We need to get an early start on the financial basics, says one director
“Training people from scratch could be avoided if some level of financial education was taught in schools,” according to Lyn Webb, director of Mortgage Saving Experts.
She explained that taking on ‘new blood’ requires a lengthy training period on average, however Webb said that this could be cut down if a base level of finance was taught as part of a standard education.
According to Webb, Mortgage Saving Experts has asked several local schools if they can offer informative assemblies, with the intention of broking an interest in finance among the next generation.
“When children leave school, they know nothing about day-to-day finances or mortgages, as a result we spend a long time with our first-time buyers,” Webb said.
On top of financial knowledge helping people with decisions later on in life, Webb also said by teaching finance in schools she believes more people will take an interest in the sector and want to pursue it further - therefore helping to create the next generation of the financial industry.
Moving away from parental guidance
While there is a lot to be said for the ‘bank of Mum and Dad’ helping young people into their first homes, the ‘brain of Mum and Dad’ may not be offering them the ideal financial education.
“Parents are not always the best placed to give financial advice, which is why it is important this subject is taught, at least to some capacity, in schools,” Webb said.
She explained that a parent may have always been employed – however, their child, who is asking for advice, may be self-employed and therefore the parent’s knowledge from their own experiences will not correctly match up. In addition, banks will not reward an individual for choosing the same lender as a relative – so it is important they speak with an adviser who can pair them with the best lender based on their specific circumstances.
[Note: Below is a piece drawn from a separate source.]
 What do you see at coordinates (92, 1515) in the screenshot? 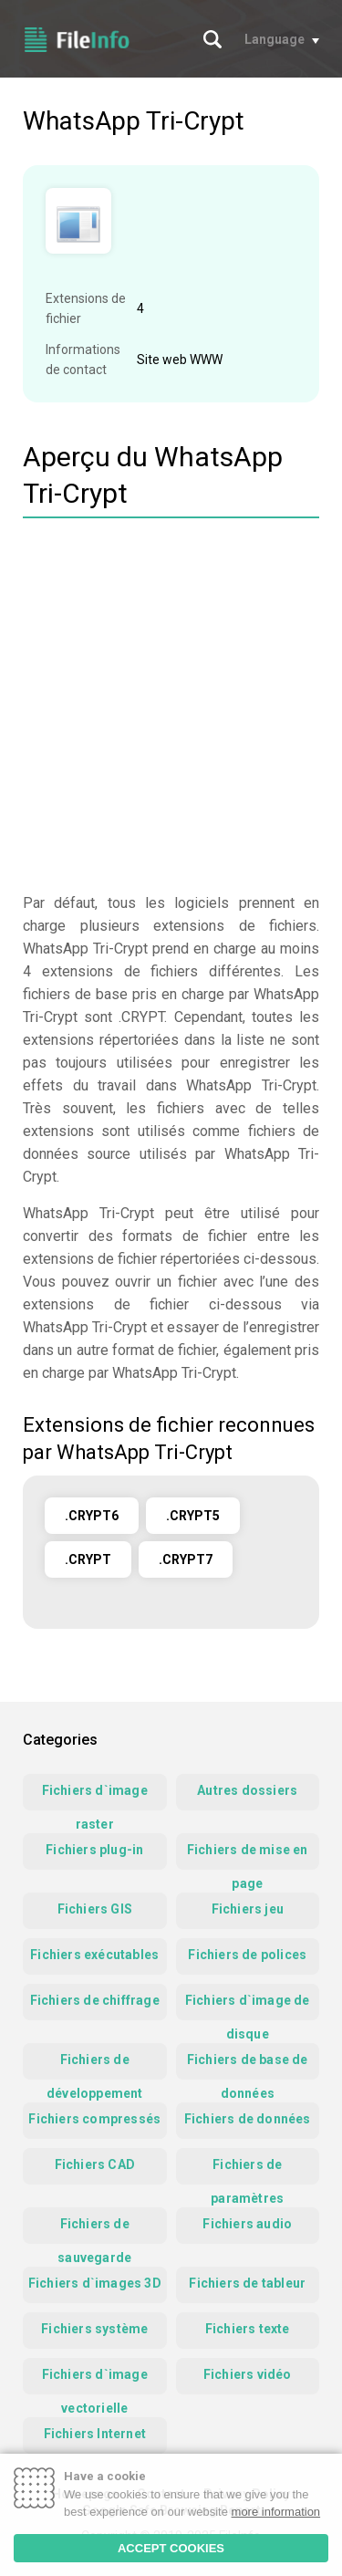
I see `.CRYPT6` at bounding box center [92, 1515].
“You have to think of mortgage broking like ASOS rather than Zara, because a broker is able to offer a wide range, rather than a variety of products from one source,” Webb said.
According to Webb, social media could be used as a tool to help educate the next generation and keep them up to date with hot industry topics.
However, she explained that keeping track of big topics like the Bank of England upping the base rate to 1.25% last week is far simpler than using social media to teach potential borrowers about a self-employed mortgage application or limited company applications.
She added that brokers are able to access better deals through their connections with lenders, which borrowers would not be able to get if they went directly.
Bringing in young brokers
When it comes to securing the financial sector’s next generation, it may be time to re-evaluate the qualifications currently available for brokers, Webb said.
“CeMAP has not changed in the last 20 years and once you have passed you are expected to simply begin your role as an adviser – however, this is not sufficient enough,” Webb said.
As such, she explained that it is important to combine education with experience and added that this is something Mortgage Saving Experts is seeking to offer.
“We will soon be launching an academy which is intended to help improve the standard of education within the industry,” Webb said.